▶ [TO DO] What you print must match the data line for line.

▶ [THE DATA]
* * * * * * * * *
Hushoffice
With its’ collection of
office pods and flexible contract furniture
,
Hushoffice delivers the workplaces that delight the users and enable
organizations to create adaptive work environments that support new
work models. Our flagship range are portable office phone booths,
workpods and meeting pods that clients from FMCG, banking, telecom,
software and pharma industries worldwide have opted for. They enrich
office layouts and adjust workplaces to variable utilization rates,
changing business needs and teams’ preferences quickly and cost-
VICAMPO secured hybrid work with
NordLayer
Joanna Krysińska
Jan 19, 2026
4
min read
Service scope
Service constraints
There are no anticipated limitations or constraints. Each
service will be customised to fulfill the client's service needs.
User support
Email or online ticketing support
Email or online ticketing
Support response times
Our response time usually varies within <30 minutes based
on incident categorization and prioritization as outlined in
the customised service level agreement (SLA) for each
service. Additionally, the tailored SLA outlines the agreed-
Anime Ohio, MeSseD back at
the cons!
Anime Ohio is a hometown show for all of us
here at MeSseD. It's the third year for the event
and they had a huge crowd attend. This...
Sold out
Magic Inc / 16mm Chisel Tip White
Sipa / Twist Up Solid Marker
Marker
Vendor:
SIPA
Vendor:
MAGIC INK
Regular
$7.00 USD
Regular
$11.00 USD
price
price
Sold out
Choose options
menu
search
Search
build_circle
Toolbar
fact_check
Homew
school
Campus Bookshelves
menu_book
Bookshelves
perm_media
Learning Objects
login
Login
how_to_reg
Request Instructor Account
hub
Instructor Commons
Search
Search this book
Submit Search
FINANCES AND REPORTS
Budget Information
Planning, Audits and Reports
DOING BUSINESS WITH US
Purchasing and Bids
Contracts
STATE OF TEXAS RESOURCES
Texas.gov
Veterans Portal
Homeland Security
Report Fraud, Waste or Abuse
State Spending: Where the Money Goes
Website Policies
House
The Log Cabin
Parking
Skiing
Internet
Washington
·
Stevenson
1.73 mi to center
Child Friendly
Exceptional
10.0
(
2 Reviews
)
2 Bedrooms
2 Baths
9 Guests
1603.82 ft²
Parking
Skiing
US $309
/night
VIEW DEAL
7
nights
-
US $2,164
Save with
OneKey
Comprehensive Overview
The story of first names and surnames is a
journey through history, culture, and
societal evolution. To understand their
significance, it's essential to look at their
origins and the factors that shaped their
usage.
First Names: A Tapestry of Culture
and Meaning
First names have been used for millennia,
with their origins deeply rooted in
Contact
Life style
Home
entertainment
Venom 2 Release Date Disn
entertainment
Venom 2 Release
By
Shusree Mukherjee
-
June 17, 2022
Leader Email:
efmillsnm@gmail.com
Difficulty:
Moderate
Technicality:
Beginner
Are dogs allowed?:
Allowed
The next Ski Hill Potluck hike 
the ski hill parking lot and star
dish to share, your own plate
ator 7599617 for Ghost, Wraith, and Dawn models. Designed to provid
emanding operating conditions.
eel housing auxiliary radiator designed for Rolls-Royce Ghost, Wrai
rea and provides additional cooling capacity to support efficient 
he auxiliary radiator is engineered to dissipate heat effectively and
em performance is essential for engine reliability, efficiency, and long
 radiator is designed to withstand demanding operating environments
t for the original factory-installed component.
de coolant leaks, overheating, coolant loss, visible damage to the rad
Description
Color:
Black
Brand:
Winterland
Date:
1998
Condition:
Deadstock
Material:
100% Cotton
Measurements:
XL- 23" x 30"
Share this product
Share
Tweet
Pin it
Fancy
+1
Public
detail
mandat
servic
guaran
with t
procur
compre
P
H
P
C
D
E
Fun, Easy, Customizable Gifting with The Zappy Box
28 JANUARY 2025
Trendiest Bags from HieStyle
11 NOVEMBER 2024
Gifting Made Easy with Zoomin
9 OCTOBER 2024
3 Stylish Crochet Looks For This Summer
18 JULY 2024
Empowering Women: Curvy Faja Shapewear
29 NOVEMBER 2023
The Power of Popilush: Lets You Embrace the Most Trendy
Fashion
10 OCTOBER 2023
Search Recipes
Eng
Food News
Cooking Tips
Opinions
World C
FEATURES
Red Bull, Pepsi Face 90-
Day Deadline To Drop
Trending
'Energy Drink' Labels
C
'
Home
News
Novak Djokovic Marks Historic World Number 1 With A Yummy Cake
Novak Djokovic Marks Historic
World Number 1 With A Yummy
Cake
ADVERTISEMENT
* * * * * * * * *
▶ [ANSWER BOX]
Hushoffice
With its’ collection of
office pods and flexible contract furniture
,
Hushoffice delivers the workplaces that delight the users and enable
organizations to create adaptive work environments that support new
work models. Our flagship range are portable office phone booths,
workpods and meeting pods that clients from FMCG, banking, telecom,
software and pharma industries worldwide have opted for. They enrich
office layouts and adjust workplaces to variable utilization rates,
changing business needs and teams’ preferences quickly and cost-
VICAMPO secured hybrid work with
NordLayer
Joanna Krysińska
Jan 19, 2026
4
min read
Service scope
Service constraints
There are no anticipated limitations or constraints. Each
service will be customised to fulfill the client's service needs.
User support
Email or online ticketing support
Email or online ticketing
Support response times
Our response time usually varies within <30 minutes based
on incident categorization and prioritization as outlined in
the customised service level agreement (SLA) for each
service. Additionally, the tailored SLA outlines the agreed-
Anime Ohio, MeSseD back at
the cons!
Anime Ohio is a hometown show for all of us
here at MeSseD. It's the third year for the event
and they had a huge crowd attend. This...
Sold out
Magic Inc / 16mm Chisel Tip White
Sipa / Twist Up Solid Marker
Marker
Vendor:
SIPA
Vendor:
MAGIC INK
Regular
$7.00 USD
Regular
$11.00 USD
price
price
Sold out
Choose options
menu
search
Search
build_circle
Toolbar
fact_check
Homew
school
Campus Bookshelves
menu_book
Bookshelves
perm_media
Learning Objects
login
Login
how_to_reg
Request Instructor Account
hub
Instructor Commons
Search
Search this book
Submit Search
FINANCES AND REPORTS
Budget Information
Planning, Audits and Reports
DOING BUSINESS WITH US
Purchasing and Bids
Contracts
STATE OF TEXAS RESOURCES
Texas.gov
Veterans Portal
Homeland Security
Report Fraud, Waste or Abuse
State Spending: Where the Money Goes
Website Policies
House
The Log Cabin
Parking
Skiing
Internet
Washington
·
Stevenson
1.73 mi to center
Child Friendly
Exceptional
10.0
(
2 Reviews
)
2 Bedrooms
2 Baths
9 Guests
1603.82 ft²
Parking
Skiing
US $309
/night
VIEW DEAL
7
nights
-
US $2,164
Save with
OneKey
Comprehensive Overview
The story of first names and surnames is a
journey through history, culture, and
societal evolution. To understand their
significance, it's essential to look at their
origins and the factors that shaped their
usage.
First Names: A Tapestry of Culture
and Meaning
First names have been used for millennia,
with their origins deeply rooted in
Contact
Life style
Home
entertainment
Venom 2 Release Date Disn
entertainment
Venom 2 Release
By
Shusree Mukherjee
-
June 17, 2022
Leader Email:
efmillsnm@gmail.com
Difficulty:
Moderate
Technicality:
Beginner
Are dogs allowed?:
Allowed
The next Ski Hill Potluck hike 
the ski hill parking lot and star
dish to share, your own plate
ator 7599617 for Ghost, Wraith, and Dawn models. Designed to provid
emanding operating conditions.
eel housing auxiliary radiator designed for Rolls-Royce Ghost, Wrai
rea and provides additional cooling capacity to support efficient 
he auxiliary radiator is engineered to dissipate heat effectively and
em performance is essential for engine reliability, efficiency, and long
 radiator is designed to withstand demanding operating environments
t for the original factory-installed component.
de coolant leaks, overheating, coolant loss, visible damage to the rad
Description
Color:
Black
Brand:
Winterland
Date:
1998
Condition:
Deadstock
Material:
100% Cotton
Measurements:
XL- 23" x 30"
Share this product
Share
Tweet
Pin it
Fancy
+1
Public
detail
mandat
servic
guaran
with t
procur
compre
P
H
P
C
D
E
Fun, Easy, Customizable Gifting with The Zappy Box
28 JANUARY 2025
Trendiest Bags from HieStyle
11 NOVEMBER 2024
Gifting Made Easy with Zoomin
9 OCTOBER 2024
3 Stylish Crochet Looks For This Summer
18 JULY 2024
Empowering Women: Curvy Faja Shapewear
29 NOVEMBER 2023
The Power of Popilush: Lets You Embrace the Most Trendy
Fashion
10 OCTOBER 2023
Search Recipes
Eng
Food News
Cooking Tips
Opinions
World C
FEATURES
Red Bull, Pepsi Face 90-
Day Deadline To Drop
Trending
'Energy Drink' Labels
C
'
Home
News
Novak Djokovic Marks Historic World Number 1 With A Yummy Cake
Novak Djokovic Marks Historic
World Number 1 With A Yummy
Cake
ADVERTISEMENT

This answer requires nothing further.